Encendí la radio y subí tanto el volumen que me dolían los oídos. Sabía que cada estallido de aquel estruendo me arrancaba unos cuantos pelillos minúsculos del canal auditivo, pero supuse que el caso justificaba un poco de pérdida de audición. Sin embargo, pese al zapeo de una emisora tras otra, no encontré más que un caldo flojo de cancioncillas desapasionadas y un parloteo que me ponía de los nervios y no me servía de nada, así que paré el coche, abrí el maletero y saqué una caja negra de plástico, abollada, que llevaba años sin tocar.

Casetes.

Para cualquiera con menos de treinta años, tan poco relevantes como un cilindro de cera. El Seville tiene una opinión distinta. Es un modelo del 79, que salió de Detroit pocos meses después de que Detroit convirtiera a sus sucesores en coches inflables. Veinticinco mil kilómetros de su tercer motor, con suspensión mejorada. Los cambios habituales de aceite y filtros lo mantenían en calma. Le añadí un lector de CD hace unos años, y hace poco un sistema de manos libres para el teléfono. Pero me he resistido al MP3 y he conservado la pletina original para las cintas porque en mi época de estudiante las cintas eran un gran lujo y tengo montones de ellas, compradas de segunda mano cuando eso tenía alguna importancia.

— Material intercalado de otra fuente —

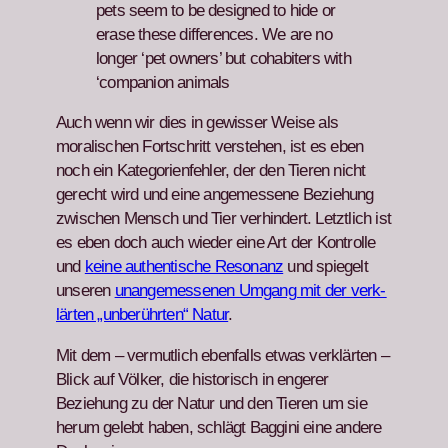
pets seem to be designed to hide or
erase these dif­fer­ences. We are no
longer ‘pet own­ers’ but cohab­iters with
‘com­pan­ion ani­mals
Auch wenn wir dies in gewiss­er Weise als
moralis­chen Fortschritt ver­ste­hen, ist es eben
noch ein Kat­e­gorien­fehler, der den Tieren nicht
gerecht wird und eine angemessene Beziehung
zwis­chen Men­sch und Tier ver­hin­dert. Let­ztlich ist
es eben doch auch wieder eine Art der Kon­trolle
und
keine authen­tis­che Res­o­nanz
und spiegelt
unseren
unangemesse­nen Umgang mit der verk­
lärten „unberührten“ Natur
.
Mit dem – ver­mut­lich eben­falls etwas verk­lärten –
Blick auf Völk­er, die his­torisch in enger­er
Beziehung zu der Natur und den Tieren um sie
herum gelebt haben, schlägt Bag­gi­ni eine andere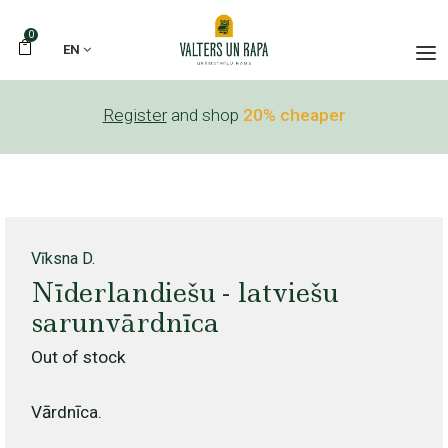
0
EN
Register
and shop
20% cheaper
Vīksna D.
Nīderlandiešu - latviešu
sarunvārdnīca
Out of stock
Vārdnīca.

Cuando volví a entrar en el coche, el aullido de mi mente se había vuelto atronador. He visto muchas cosas malas y no suelo ponerme así, pero estoy bastante seguro de la procedencia de ese ruido: de cuando me escondía de mi padre si había bebido demasiado y decidía que debía castigar a alguien. Tapaba el bum-bum de mi corazón acelerado con un ruido de interferencias imaginarias.

Sin embargo, ahora era incapaz de apagarlo y mi consciencia anhelaba algo estridente y oscuro y agresivamente competitivo para silenciarse, igual que las anfetaminas tranquilizan la mente del hiperactivo.

Hubiera estado bien un poco de thrash metal, pero no había comprado ninguna grabación. Rebusqué entre las cintas y encontré algo prometedor: «ZZ Top. Eliminator».

Metí la cinta en la pletina, arranqué el coche y retomé el camino a casa. Al cabo de una manzana subí el volumen a tope.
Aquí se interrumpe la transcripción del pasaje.